Problem statement —
A single number is the whole answer: the count of lines in the records where "button" occurs.

Stored data entries —
· · · · · · ·

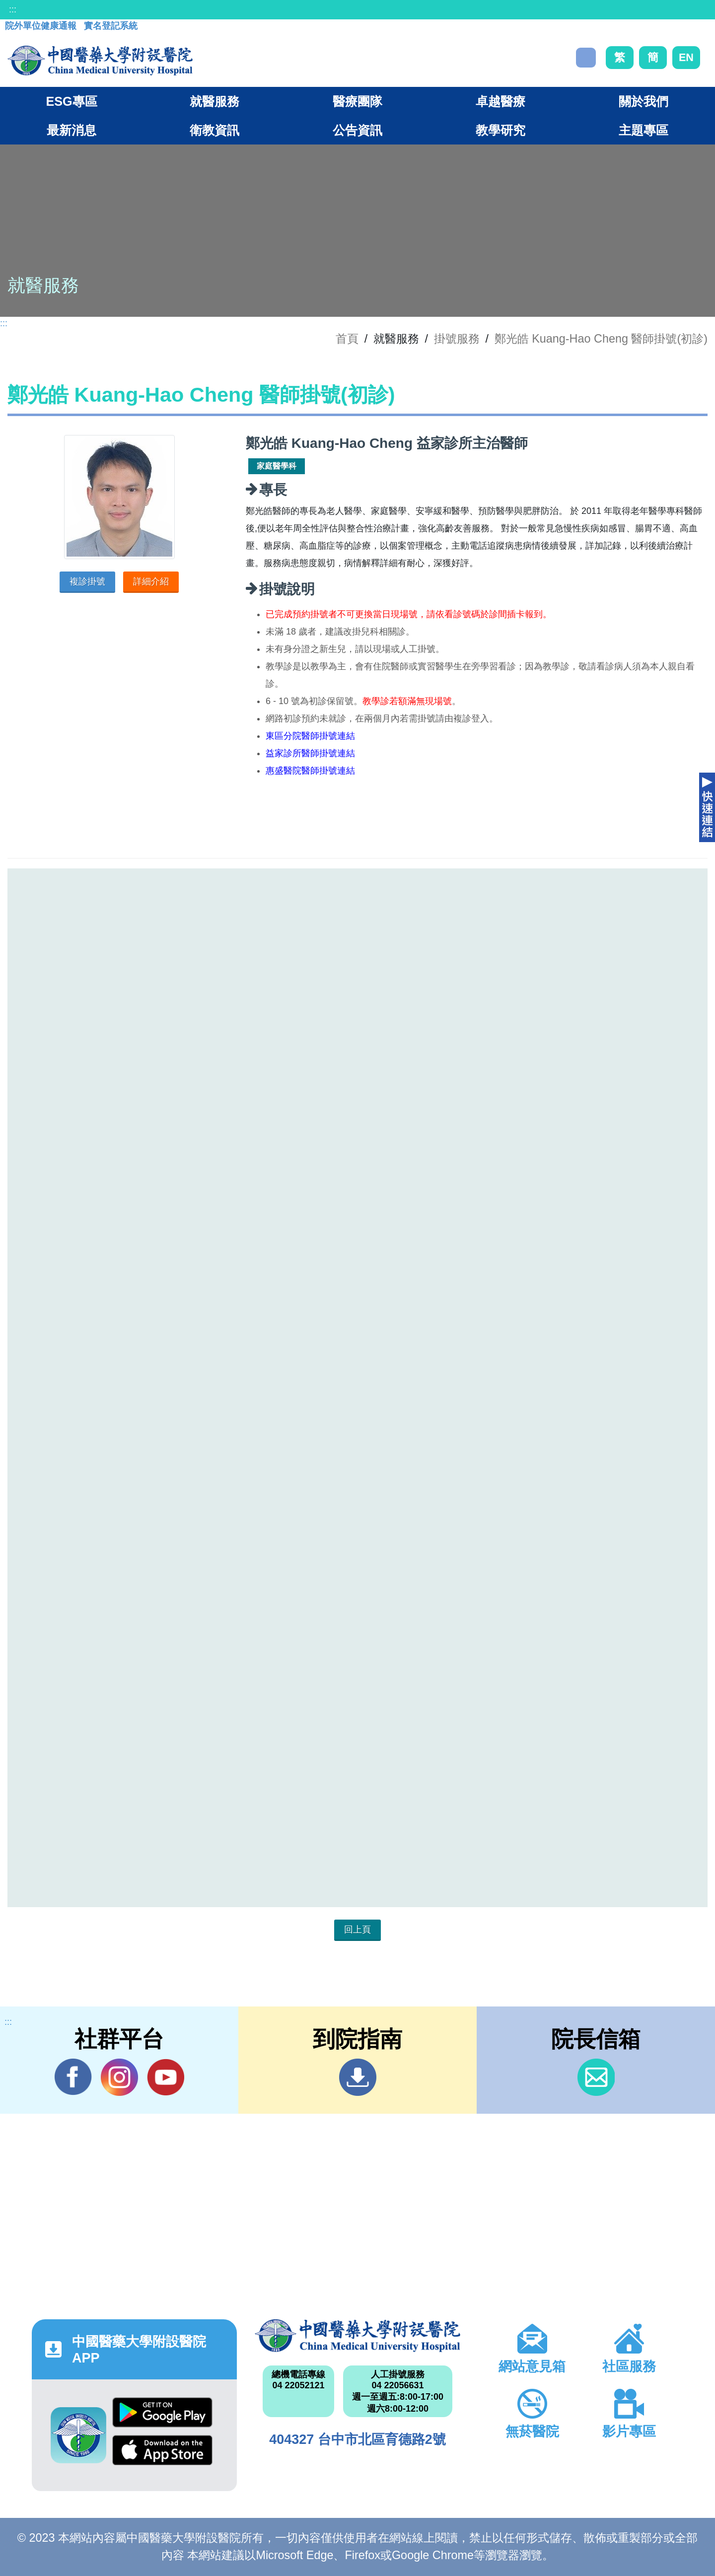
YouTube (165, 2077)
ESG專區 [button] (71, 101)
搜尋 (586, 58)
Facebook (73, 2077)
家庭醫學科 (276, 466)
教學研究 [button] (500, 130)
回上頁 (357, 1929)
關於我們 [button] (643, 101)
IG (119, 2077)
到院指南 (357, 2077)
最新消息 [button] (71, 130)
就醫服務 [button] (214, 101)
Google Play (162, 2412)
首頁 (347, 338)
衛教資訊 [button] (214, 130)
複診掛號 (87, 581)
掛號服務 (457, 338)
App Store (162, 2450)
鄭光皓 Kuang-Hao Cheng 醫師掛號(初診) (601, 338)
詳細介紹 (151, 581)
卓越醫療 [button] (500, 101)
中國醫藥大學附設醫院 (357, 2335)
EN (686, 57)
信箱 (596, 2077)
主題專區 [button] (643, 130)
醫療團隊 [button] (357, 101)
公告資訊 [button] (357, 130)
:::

· · · · · · ·

Result —
10